## [Your objective]
Using the data below, count the lines where "nicht" appears, and answer with the number alone.

## [Exercise data]
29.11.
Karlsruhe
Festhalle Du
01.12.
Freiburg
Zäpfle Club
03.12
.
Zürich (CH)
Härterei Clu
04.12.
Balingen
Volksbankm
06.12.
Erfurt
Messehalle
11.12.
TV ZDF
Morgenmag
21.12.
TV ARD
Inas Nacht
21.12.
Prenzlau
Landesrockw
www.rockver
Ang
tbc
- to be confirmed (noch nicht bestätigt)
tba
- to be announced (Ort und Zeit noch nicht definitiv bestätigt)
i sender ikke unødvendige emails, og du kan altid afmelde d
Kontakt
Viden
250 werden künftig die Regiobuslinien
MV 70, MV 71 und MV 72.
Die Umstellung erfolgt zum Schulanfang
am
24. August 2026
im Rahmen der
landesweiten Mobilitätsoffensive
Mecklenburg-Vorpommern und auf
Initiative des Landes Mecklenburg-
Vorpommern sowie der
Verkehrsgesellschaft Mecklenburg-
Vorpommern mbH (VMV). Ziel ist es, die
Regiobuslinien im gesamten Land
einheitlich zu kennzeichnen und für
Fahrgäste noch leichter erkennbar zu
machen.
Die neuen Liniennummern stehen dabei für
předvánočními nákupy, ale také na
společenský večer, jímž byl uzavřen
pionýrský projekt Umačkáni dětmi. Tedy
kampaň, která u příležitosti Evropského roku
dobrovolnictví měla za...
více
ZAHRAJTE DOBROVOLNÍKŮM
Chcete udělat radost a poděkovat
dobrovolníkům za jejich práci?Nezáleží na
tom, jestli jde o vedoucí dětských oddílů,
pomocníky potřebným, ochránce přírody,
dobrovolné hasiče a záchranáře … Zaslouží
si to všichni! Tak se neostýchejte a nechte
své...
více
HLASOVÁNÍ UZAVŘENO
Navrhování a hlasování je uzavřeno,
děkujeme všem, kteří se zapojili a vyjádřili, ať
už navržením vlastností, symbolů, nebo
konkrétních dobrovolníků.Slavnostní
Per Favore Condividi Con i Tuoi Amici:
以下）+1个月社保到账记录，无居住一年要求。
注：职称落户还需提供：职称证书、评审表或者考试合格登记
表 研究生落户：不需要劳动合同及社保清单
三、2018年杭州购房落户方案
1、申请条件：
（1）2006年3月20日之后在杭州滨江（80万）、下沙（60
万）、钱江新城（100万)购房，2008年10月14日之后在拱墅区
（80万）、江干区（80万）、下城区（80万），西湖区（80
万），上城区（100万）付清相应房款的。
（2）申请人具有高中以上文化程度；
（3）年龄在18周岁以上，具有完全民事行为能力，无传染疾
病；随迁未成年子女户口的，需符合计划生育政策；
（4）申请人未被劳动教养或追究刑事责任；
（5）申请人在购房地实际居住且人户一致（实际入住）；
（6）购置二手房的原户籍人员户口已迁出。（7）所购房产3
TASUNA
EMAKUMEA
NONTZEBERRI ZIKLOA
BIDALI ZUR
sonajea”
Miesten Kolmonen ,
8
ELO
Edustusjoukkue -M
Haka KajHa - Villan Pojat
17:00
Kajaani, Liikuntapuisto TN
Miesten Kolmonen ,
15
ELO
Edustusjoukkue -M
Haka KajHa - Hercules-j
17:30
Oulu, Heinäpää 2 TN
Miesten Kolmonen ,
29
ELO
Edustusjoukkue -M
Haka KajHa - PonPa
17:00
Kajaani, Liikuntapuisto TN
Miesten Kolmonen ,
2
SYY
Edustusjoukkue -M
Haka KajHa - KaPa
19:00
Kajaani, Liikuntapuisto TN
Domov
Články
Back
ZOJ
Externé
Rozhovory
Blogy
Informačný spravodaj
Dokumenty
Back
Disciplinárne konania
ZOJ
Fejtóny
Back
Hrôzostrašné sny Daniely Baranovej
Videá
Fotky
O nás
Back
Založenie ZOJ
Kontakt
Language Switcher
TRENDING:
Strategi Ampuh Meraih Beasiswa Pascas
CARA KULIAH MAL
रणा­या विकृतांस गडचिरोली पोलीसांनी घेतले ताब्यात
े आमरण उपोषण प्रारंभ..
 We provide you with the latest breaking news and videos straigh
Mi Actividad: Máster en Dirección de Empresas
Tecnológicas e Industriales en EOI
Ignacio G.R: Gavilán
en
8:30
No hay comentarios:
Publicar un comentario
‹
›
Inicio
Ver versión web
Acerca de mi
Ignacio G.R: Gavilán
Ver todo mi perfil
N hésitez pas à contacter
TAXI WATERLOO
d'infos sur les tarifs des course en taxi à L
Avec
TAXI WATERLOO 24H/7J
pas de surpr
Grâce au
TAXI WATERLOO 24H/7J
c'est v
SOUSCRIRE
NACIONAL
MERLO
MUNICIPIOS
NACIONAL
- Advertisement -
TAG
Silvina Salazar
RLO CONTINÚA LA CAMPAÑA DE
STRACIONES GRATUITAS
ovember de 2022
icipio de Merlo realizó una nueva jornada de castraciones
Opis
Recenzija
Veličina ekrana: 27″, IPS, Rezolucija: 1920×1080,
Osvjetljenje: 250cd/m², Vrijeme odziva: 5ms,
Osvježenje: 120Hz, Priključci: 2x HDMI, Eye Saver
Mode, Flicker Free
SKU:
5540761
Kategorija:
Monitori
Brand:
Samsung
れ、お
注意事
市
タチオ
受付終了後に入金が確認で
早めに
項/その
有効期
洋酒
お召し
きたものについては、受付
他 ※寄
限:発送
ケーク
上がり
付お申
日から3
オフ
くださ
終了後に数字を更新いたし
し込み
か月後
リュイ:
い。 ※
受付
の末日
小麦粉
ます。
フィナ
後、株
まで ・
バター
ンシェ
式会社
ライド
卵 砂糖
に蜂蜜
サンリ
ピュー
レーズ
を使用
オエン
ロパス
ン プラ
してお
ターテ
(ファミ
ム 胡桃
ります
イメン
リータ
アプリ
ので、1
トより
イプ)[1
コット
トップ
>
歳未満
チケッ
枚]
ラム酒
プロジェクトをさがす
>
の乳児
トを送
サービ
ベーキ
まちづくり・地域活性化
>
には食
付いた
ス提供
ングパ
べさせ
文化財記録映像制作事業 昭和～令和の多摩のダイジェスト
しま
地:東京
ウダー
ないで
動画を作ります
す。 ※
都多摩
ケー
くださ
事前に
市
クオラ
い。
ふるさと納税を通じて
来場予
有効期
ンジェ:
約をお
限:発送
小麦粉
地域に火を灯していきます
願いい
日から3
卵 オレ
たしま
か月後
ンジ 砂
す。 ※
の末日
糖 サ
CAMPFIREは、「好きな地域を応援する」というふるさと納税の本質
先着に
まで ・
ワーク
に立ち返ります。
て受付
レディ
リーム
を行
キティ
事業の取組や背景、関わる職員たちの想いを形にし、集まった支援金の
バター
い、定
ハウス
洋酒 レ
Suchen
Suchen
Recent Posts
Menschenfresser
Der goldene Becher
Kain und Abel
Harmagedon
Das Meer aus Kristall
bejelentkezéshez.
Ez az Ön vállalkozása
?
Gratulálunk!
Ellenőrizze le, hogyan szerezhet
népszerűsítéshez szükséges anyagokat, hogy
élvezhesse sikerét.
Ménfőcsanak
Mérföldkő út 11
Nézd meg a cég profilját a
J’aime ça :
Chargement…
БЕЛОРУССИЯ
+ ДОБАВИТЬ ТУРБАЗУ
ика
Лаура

## [Solution to this problem]
2